6. The method according to claim 5, characterized in that, Deviation attribution analysis methods specifically include: For the core verification indicators that fail to meet the matching level, the operation process is backtracked and simulated through the virtual mapping system of the storage location. The root causes of the positioning deviation include unreasonable division of storage location clusters, deviation of dynamic correlation prediction factor weights, improper allocation of multi-objective conflict coordination weights, mismatch between equipment scheduling rules and storage location area association, insufficient data collection accuracy or failure to update prediction model parameters in a timely manner. Correlation analysis was used to clarify the impact of each deviation cause on the indicators, and a correspondence model between deviation causes and core indicators was established. The accuracy of cause determination was verified by the parameter adjustment function of the virtual mapping system.
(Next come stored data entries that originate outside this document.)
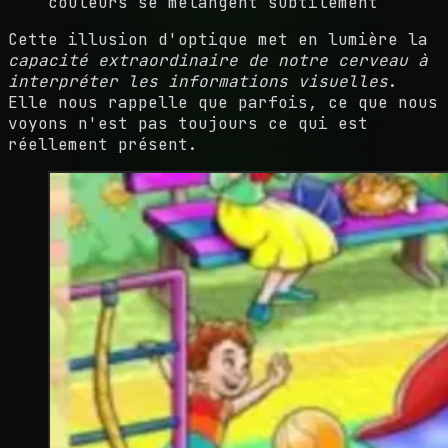
couleurs se mélangent subtilement
Cette illusion d'optique met en lumière la
capacité extraordinaire de notre cerveau à
interpréter les informations visuelles
.
Elle nous rappelle que parfois, ce que nous
voyons n'est pas toujours ce qui est
réellement présent.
Based on the correspondence model and virtual debugging results, the deviation correction direction with the highest priority is determined according to the degree of impact.
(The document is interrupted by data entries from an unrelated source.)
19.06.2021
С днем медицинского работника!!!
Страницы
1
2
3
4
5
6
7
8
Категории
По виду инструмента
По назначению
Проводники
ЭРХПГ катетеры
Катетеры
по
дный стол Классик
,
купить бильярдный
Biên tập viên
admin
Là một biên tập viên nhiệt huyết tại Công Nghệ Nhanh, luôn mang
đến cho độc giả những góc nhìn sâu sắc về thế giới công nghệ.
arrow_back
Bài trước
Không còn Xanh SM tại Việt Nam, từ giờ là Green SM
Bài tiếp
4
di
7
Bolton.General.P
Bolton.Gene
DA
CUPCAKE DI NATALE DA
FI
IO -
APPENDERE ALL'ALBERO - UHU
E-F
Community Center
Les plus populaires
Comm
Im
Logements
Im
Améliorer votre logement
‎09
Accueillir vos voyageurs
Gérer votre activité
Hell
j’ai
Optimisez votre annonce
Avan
7. The method according to claim 6, characterized in that, The forward-looking optimization and strategy iteration method is as follows: Based on the direction of deviation correction and combined with the forward-looking optimization mechanism, the corresponding management parameters are adjusted in a targeted manner, including re-optimizing the scope of the cargo location cluster, calibrating the weight of the dynamic correlation prediction factor, correcting the multi-objective conflict coordination weight allocation logic, adjusting the association rules between equipment scheduling and cargo location areas, and upgrading the accuracy of data acquisition equipment or updating the prediction model parameters. The adjusted parameters are integrated into the original storage location management strategy. A virtual simulation of multiple scenarios is conducted through a storage location virtual mapping system, and the degree of fit between the simulation results and the preset target values is compared. Develop iterative strategies that adapt to changes in scenarios, data feedback, and future trends.